Wasserstein barycenters in 1D

Let’s compute Wasserstein barycenters with a Sinkhorn divergence, using Eulerian and Lagrangian optimization schemes.

Setup

import numpy as np
import matplotlib.pyplot as plt
from sklearn.neighbors import KernelDensity  # display as density curves

import torch
from geomloss import SamplesLoss

use_cuda = torch.cuda.is_available()
dtype = torch.cuda.FloatTensor if use_cuda else torch.FloatTensor

Dataset

Given a weight $w \in [0, 1]$ and two endpoint measures $α$ and $β$ , we wish to compute the Sinkhorn barycenter

γ^{⋆} = \arg min_{γ} (1 - w) \cdot S_{ε, ρ} (γ, α) + w \cdot S_{ε, ρ} (γ, β),

which coincides with $α$ when $w = 0$ and with $β$ when $w = 1$ .

If our input measures

α = \frac{1}{M} \sum_{i = 1}^{M} δ_{x_{i}}, β = \frac{1}{M} \sum_{j = 1}^{M} δ_{y_{j}},

are fixed, the optimization problem above is known to be convex with respect to the weights $γ_{k}$ of the variable measure

γ = \sum_{k = 1}^{N} γ_{k} δ_{z_{k}} .

N, M = (50, 50) if not use_cuda else (500, 500)

t_i = torch.linspace(0, 1, M).type(dtype).view(-1, 1)
t_j = torch.linspace(0, 1, M).type(dtype).view(-1, 1)

X_i, Y_j = 0.1 * t_i, 0.2 * t_j + 0.8  # Intervals [0., 0.1] and [.8, 1.].

In this notebook, we thus propose to solve the barycentric optimization problem through a (quasi-)convex optimization on the (log-)weights $\log (γ_{k})$ - with fixed $δ_{z_{k}}$ ’s - and through a well-conditioned descent on the samples’ positions $δ_{z_{k}}$ - with uniform weights $γ_{k} = 1 / N$ .

In both sections (Eulerian vs. Lagrangian), we’ll start from a uniform sample on the unit interval:

t_k = torch.linspace(0, 1, N).type(dtype).view(-1, 1)
Z_k = t_k

Display routine

We display our samples using (smoothed) density curves, computed with a straightforward Gaussian convolution:

t_plot = np.linspace(-0.1, 1.1, 1000)[:, np.newaxis]


def display_samples(ax, x, color, weights=None, blur=0.002):
    """Displays samples on the unit interval using a density curve."""
    kde = KernelDensity(kernel="gaussian", bandwidth=blur).fit(
        x.data.cpu().numpy(),
        sample_weight=None if weights is None else weights.data.cpu().numpy(),
    )
    dens = np.exp(kde.score_samples(t_plot))
    dens[0] = 0
    dens[-1] = 0
    ax.fill(t_plot, dens, color=color)

Eulerian gradient flow

Taking advantage of the convexity of Sinkhorn divergences with respect to the measures’ weights, we first solve the barycentric optimization problem through a (quasi-convex) Eulerian descent on the log-weights $l_{k} = \log (γ_{k})$ :

from geomloss.examples.optimal_transport.model_fitting import (
    fit_model,
)  # Wrapper around scipy.optimize
from torch.nn import Module, Parameter  # PyTorch syntax for optimization problems


class Barycenter(Module):
    """Abstract model for the computation of Sinkhorn barycenters."""

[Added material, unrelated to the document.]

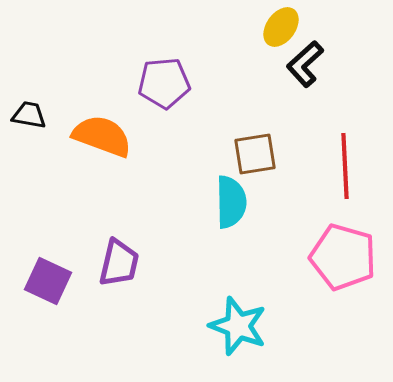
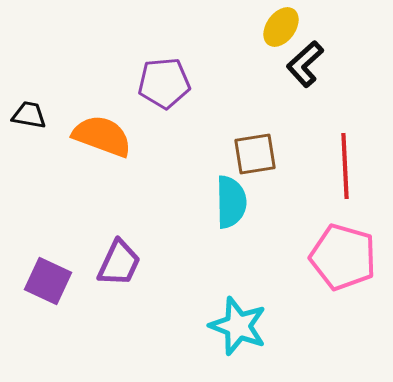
purple trapezoid: rotated 12 degrees clockwise
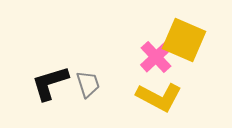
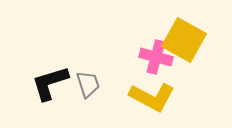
yellow square: rotated 6 degrees clockwise
pink cross: rotated 32 degrees counterclockwise
yellow L-shape: moved 7 px left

    def __init__(self, loss, w=0.5):
        super(Barycenter, self).__init__()
        self.loss = loss  # Sinkhorn divergence to optimize
        self.w = w  # Interpolation coefficient
        # We copy the reference starting points, to prevent in-place modification:
        self.x_i, self.y_j, self.z_k = X_i.clone(), Y_j.clone(), Z_k.clone()

    def fit(self, display=False, tol=1e-10):
        """Uses a custom wrapper around the scipy.optimize module."""
        fit_model(self, method="L-BFGS", lr=1.0, display=display, tol=tol, gtol=tol)

    def weights(self):
        """The default weights are uniform, equal to 1/N."""
        return (torch.ones(len(self.z_k)) / len(self.z_k)).type_as(self.z_k)

    def plot(self, nit=0, cost=0, ax=None, title=None):
        """Displays the descent using a custom 'waffle' layout.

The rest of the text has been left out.